Talk:Maximum likelihood
From Wikipedia, the free encyclopedia
Great article! Very, very clear. 18.243.6.178 04:08, 13 November 2006 (UTC)
I removed this from the article, until it can be made more NPOV and more encyclopedic. Currently reads more like a list of observations than true encyclopedic content and needs more explanation. --Lexor|Talk 07:25, 5 Aug 2004 (UTC)
- Maximum likelihood is one of the main methods used by frequentist (i.e. non-Bayesian) statisticians. Bayesian arguments against the ML and other point estimation methods are that
-
- all the information contained in the data is in the likelihood function, so why use just the maximum?Bayesian methods use ALL of the likelihood function and this is why they are optimal.
-
- ML methods have good asymptotic properties (consistency and attainment of the Cramer-Rao lower bound) but there is nothing to recommend them for analysis of small samples
-
- the method doesn't work so well with distributions that have many modes or unusual shapes. Apart from the practical difficulties of getting stuck in local modes, there is the difficulty of interpreting the output, which consists of a point estimate plus standard error. Suppose you have a distribution for a quantity that can only take positive values, and your ML estimate for the mean comes out at 1.0 with a standard error of 3? Bayesian methods gives you the entire posterior distribution as output, so you can make sense of it and then decide what summaries are appropriate.

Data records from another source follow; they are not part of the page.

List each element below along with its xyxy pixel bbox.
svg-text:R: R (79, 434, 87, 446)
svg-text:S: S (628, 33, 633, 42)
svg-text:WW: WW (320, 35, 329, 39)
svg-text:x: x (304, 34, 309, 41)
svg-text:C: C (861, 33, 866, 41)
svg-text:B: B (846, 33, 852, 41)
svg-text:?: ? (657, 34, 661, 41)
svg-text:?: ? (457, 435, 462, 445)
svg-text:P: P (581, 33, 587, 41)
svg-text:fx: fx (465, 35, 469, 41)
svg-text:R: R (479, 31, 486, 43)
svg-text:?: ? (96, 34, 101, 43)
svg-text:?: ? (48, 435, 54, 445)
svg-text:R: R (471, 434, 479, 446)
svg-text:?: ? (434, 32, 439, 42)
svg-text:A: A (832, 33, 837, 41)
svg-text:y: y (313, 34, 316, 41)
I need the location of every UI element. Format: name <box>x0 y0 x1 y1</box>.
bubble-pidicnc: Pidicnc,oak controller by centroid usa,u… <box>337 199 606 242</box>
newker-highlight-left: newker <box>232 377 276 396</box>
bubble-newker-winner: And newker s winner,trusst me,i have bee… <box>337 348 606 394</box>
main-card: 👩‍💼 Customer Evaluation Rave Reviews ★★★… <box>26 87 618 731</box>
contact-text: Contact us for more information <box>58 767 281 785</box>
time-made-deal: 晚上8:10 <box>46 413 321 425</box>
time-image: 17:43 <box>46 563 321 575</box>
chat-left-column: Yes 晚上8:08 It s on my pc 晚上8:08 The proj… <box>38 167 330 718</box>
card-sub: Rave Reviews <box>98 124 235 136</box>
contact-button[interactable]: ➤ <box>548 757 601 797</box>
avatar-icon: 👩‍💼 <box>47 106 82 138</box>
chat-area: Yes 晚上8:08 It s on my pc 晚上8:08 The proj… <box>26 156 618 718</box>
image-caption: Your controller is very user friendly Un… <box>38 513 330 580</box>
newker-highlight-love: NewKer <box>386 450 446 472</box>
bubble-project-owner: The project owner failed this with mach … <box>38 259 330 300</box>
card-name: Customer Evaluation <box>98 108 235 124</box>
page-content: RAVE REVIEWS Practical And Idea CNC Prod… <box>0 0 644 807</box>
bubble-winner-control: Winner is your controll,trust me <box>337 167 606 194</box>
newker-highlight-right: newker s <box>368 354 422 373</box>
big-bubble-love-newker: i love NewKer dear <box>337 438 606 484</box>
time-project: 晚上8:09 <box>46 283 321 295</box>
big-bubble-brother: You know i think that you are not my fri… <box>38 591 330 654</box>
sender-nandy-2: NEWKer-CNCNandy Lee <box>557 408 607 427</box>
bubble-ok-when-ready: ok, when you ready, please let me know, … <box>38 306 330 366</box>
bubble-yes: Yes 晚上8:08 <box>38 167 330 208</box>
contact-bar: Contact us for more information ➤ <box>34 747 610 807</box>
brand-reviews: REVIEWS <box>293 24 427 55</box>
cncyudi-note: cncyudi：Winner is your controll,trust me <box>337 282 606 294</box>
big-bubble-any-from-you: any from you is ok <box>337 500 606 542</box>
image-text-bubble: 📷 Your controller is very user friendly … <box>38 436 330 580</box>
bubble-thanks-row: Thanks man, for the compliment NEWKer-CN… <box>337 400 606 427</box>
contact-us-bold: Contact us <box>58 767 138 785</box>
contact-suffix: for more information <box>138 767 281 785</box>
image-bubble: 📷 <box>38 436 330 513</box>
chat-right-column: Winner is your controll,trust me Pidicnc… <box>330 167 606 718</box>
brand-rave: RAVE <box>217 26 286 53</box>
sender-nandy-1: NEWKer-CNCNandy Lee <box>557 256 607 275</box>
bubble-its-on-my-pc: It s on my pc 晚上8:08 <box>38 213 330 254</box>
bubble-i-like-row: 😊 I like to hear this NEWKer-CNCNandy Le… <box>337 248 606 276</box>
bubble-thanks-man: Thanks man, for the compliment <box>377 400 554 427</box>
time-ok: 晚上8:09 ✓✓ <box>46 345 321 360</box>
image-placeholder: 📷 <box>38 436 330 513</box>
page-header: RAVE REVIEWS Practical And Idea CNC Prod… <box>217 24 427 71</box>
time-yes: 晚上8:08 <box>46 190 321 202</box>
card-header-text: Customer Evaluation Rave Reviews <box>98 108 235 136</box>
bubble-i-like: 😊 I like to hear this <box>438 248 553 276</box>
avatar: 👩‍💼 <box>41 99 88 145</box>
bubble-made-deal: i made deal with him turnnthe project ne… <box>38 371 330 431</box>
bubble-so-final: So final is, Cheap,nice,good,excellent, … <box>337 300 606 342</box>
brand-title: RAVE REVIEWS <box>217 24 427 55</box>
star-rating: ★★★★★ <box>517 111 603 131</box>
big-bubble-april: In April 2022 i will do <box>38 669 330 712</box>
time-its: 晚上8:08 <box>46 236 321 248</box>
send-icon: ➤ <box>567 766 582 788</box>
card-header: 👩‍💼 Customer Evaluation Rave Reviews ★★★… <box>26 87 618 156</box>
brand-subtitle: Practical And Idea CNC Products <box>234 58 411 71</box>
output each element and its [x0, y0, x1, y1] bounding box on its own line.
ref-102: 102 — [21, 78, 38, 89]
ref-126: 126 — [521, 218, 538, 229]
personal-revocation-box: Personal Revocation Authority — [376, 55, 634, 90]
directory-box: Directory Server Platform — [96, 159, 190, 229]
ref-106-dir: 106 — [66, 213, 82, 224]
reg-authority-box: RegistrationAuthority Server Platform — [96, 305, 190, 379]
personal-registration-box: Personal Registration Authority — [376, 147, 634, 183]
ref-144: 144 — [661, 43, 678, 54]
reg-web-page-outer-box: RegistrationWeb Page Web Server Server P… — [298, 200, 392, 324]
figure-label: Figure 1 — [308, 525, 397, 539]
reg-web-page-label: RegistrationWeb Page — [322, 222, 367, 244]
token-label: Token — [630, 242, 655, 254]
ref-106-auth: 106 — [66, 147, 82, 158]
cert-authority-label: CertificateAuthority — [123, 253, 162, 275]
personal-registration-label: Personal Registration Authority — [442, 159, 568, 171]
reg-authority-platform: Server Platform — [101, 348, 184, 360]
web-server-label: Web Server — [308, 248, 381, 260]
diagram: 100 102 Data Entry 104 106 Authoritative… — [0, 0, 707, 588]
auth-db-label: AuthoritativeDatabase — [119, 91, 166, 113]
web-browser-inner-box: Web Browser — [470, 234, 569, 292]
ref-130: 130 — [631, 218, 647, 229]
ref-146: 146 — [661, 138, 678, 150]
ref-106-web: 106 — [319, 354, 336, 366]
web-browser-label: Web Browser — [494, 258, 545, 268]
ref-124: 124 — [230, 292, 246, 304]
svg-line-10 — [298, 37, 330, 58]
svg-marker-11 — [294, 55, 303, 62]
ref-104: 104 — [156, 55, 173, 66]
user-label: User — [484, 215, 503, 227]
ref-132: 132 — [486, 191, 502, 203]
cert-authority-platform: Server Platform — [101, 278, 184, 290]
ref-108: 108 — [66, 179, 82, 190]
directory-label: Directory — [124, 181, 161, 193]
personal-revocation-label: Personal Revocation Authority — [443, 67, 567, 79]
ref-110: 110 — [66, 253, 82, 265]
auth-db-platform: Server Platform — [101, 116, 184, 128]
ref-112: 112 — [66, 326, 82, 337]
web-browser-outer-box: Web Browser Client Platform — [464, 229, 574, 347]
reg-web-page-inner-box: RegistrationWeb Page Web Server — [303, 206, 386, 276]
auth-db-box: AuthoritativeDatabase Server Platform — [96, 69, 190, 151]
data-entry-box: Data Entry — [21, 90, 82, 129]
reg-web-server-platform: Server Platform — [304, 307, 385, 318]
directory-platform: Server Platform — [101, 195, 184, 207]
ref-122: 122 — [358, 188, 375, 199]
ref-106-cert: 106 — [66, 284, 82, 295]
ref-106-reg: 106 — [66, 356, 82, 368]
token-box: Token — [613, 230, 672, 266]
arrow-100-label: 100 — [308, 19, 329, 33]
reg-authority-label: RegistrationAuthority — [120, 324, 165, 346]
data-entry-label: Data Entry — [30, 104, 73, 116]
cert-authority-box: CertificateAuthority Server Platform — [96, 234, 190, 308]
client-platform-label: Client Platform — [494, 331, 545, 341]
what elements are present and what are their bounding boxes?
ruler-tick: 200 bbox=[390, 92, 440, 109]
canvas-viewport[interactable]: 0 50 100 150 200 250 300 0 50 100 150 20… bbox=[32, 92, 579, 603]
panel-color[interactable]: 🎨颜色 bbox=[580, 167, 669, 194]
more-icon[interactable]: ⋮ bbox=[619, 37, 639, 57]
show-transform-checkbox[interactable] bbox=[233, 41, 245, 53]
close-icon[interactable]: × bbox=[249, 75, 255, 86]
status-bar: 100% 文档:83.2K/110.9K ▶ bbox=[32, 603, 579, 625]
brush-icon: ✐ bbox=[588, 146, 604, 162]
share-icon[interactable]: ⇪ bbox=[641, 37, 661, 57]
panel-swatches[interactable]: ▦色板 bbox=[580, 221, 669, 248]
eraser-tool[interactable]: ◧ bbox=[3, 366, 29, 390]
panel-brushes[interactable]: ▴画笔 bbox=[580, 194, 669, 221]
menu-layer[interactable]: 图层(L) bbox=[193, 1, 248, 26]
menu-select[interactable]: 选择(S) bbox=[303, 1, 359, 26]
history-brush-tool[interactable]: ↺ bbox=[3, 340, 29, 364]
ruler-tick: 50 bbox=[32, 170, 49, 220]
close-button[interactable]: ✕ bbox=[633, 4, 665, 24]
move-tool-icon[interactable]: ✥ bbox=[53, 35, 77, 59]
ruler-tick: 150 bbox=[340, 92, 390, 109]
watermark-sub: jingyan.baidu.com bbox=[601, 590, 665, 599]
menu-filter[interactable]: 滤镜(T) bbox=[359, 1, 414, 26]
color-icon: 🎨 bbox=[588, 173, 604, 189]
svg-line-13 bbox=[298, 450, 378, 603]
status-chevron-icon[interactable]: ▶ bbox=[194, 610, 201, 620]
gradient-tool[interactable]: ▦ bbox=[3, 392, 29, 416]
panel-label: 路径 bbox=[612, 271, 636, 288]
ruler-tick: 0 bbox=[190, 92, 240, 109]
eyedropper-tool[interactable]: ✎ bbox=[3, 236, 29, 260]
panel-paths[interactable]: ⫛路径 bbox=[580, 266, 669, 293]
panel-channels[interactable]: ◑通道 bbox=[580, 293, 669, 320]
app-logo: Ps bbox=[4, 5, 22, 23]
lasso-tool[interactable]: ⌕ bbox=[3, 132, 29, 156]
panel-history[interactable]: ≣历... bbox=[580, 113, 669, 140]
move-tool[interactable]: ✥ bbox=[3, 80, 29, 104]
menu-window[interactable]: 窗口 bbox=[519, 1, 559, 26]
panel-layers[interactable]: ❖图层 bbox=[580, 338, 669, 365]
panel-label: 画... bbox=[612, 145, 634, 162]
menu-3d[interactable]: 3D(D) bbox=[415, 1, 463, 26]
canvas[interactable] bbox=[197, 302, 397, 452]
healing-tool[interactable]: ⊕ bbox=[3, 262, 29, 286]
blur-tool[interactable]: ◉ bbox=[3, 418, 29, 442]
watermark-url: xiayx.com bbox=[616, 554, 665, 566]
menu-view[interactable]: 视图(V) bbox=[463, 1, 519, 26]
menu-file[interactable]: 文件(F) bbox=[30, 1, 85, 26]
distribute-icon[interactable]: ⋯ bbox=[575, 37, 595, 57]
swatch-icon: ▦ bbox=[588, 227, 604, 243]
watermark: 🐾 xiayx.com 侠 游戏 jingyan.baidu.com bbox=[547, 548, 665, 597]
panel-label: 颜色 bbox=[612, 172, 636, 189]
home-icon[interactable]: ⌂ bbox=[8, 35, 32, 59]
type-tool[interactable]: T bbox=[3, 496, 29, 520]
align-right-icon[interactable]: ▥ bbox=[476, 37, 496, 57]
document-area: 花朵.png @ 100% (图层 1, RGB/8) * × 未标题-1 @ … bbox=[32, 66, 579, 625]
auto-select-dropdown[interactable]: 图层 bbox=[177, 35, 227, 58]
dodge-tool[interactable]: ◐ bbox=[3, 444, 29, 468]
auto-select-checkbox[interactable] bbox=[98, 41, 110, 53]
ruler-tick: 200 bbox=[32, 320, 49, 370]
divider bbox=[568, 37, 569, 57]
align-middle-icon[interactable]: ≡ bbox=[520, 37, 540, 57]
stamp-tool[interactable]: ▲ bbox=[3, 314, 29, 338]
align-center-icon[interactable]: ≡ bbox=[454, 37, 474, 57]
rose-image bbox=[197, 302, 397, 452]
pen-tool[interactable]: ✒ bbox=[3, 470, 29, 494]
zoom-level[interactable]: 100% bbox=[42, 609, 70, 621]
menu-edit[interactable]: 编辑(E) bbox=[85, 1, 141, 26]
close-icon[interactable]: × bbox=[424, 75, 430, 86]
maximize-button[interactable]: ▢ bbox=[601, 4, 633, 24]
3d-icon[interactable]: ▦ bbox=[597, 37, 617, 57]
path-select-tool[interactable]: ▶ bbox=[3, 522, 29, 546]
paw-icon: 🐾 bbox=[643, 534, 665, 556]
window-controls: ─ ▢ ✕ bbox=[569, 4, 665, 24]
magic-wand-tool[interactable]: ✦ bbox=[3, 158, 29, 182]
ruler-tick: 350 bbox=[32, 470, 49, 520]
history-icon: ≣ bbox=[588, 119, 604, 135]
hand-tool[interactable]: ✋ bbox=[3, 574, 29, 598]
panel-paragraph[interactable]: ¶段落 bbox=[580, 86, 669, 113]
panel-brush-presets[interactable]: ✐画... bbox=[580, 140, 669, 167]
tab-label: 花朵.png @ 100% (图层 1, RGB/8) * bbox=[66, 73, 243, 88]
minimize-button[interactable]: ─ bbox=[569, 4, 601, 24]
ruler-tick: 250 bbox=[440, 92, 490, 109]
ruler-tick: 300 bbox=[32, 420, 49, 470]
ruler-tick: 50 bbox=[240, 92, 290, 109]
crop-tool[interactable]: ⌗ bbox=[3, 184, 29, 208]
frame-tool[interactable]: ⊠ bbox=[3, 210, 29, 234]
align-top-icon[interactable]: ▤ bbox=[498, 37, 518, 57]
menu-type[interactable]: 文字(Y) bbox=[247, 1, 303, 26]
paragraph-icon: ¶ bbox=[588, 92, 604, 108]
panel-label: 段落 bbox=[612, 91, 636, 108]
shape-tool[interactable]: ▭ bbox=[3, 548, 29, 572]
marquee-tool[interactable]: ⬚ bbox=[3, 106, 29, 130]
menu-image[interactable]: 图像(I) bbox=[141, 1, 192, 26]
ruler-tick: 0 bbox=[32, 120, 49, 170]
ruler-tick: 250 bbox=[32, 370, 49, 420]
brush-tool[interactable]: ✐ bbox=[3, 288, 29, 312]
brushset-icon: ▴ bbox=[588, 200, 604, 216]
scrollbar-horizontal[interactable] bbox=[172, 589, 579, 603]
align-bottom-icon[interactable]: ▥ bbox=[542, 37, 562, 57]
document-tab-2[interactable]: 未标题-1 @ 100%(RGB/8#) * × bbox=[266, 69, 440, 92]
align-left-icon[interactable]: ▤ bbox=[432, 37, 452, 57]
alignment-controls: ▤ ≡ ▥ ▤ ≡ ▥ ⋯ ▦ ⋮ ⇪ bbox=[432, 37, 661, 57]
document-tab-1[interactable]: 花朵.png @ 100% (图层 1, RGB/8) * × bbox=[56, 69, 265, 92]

This whole article reads like an 80's highschool textbook. As a matter of fact, a lot wikipedia's articles on difficult to understand subjects read like they're out of an 80's highschool textbook, making them only useful to people who have already know the subject back to front, making the entire wikipedia project a failure.
- Clarity issues in a statistics article (a subject that is less than clear) should not be used to make the inference that "the entire wikipedia project a failure" Rschulz 23:56, 1 Mar 2005 (UTC)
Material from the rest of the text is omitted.